2. Gender. In talking with Bev after the event, I was struck by an observation she made about gender and the fact that I don’t recall us ever talking about how gender shows up in our community. I want to bookmark this to come back to in the future. I think this may be something significant to explore when we try and develop and improve our practices of planning community events. There is a huge amount of logistical coordination and “scene setting” that goes into a gathering. I don’t think it is an accident that it is usually women doing this work. I wonder if it is easy to romanticize “washing up together” as a central learning experience if you are not the one who has been doing that every day at home for your family and others. I wish I would have had a web cam at the sink to see WHO actually washed up and IF they had significant learning conversations at the sink. I bet things are somewhere between the romantic notion and “total waste of energy.” 🙂
3. Negotiating processes. In a community made up of smart, quirky and diverse individuals who really love and respect each other, sometimes we can get in our own way. (Are we collectively “high maintenance?”) I sense there is a lot of wisdom in our group about group process, yet I also sense (and I would love to KNOW) that we all don’t fully step into the role of convenors at the needed moments. It is as if we are afraid our actions are acts of control and imposition. Our reactions to control are also significant. It would be worth a conversation. We decided to convene in Open Space this time and while I think it was a really good decision, we sometimes did not embrace it fully and may have missed some of the value that way. I also re-learned a lesson that I know and should be practicing: don’t facilitate and meta talk on the process at the same time unless everyone wants that. I made that mistake again. Oi! But I would like to think with my community more about how we make decisions.

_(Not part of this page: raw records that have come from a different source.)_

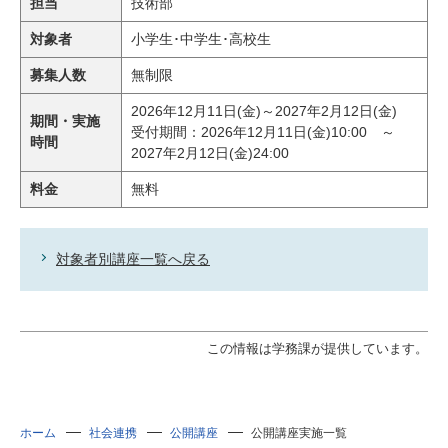
担当
技術部
対象者
小学生･中学生･高校生
募集人数
無制限
2026年12月11日(金)～2027年2月12日(金)
期間・実施
受付期間：2026年12月11日(金)10:00 ～
時間
2027年2月12日(金)24:00
料金
無料
対象者別講座一覧へ戻る
この情報は学務課が提供しています。
ホーム
社会連携
公開講座
公開講座実施一覧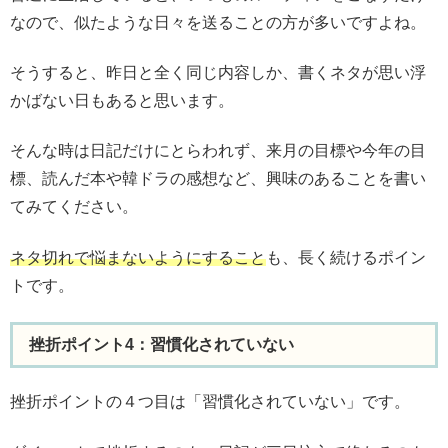
なので、似たような日々を送ることの方が多いですよね。
そうすると、昨日と全く同じ内容しか、書くネタが思い浮
かばない日もあると思います。
そんな時は日記だけにとらわれず、来月の目標や今年の目
標、読んだ本や韓ドラの感想など、興味のあることを書い
てみてください。
ネタ切れで悩まないようにすること
も、長く続けるポイン
トです。
挫折ポイント4：習慣化されていない
挫折ポイントの４つ目は「習慣化されていない」です。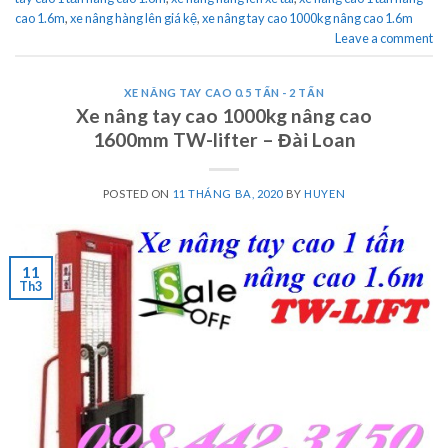
cao 1.6m
,
xe nâng hàng lên giá kệ
,
xe nâng tay cao 1000kg nâng cao 1.6m
Leave a comment
XE NÂNG TAY CAO 0.5 TẤN - 2 TẤN
Xe nâng tay cao 1000kg nâng cao
1600mm TW-lifter – Đài Loan
POSTED ON
11 THÁNG BA, 2020
BY
HUYEN
11
Th3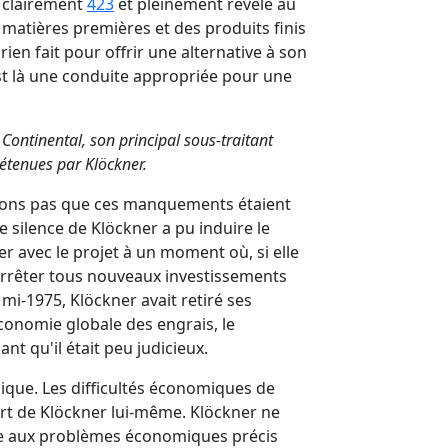
t clairement
423
et pleinement révélé au
matières premières et des produits finis
 rien fait pour offrir une alternative à son
est là une conduite appropriée pour une
Continental, son principal sous-traitant
détenues par Klöckner.
idons pas que ces manquements étaient
 silence de Klöckner a pu induire le
 avec le projet à un moment où, si elle
'arrêter tous nouveaux investissements
mi-1975, Klöckner avait retiré ses
'économie globale des engrais, le
t qu'il était peu judicieux.
nique. Les difficultés économiques de
rt de Klöckner lui-même. Klöckner ne
ace aux problèmes économiques précis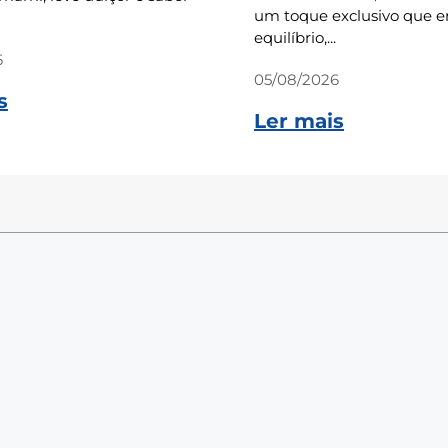
um toque exclusivo que e
equilíbrio,...
6
05/08/2026
s
Ler mais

4. Caring for the little things. Bev was our Deva of the master plan, carried out in an amazing manner. But there is the community perspective as well. All along there were always these moments when a community member noticed and cared for the little things. A hug in a moment of insecurity. Notes taken and shared during ‘van planning” so we could remember our crazy ideas. Shared shoes and socks. Heaters turned on so a bedroom would be warm after a late night session on the veranda. Driving some of the shoe-lovers to a quick shopping session in Lisbon. Picking people up at the airport even though that meant another drive into town – even when they could take a train/bus/taxi. Food prepared with both expertise and love (THANK YOU >ROGERIO!) Little things matter. I love little things. Personally, they give me great joy. It would have been fun to try and document them and tell that part of the story of the gathering.
Of course, then there were all the wonderful conversations and learnings from them. We need to gather our notes, review our drawings and make sense of all them. But for now, this is enough observations. Back to work!
Oh, and yes, I’m quite happy to dance with fire with my communities!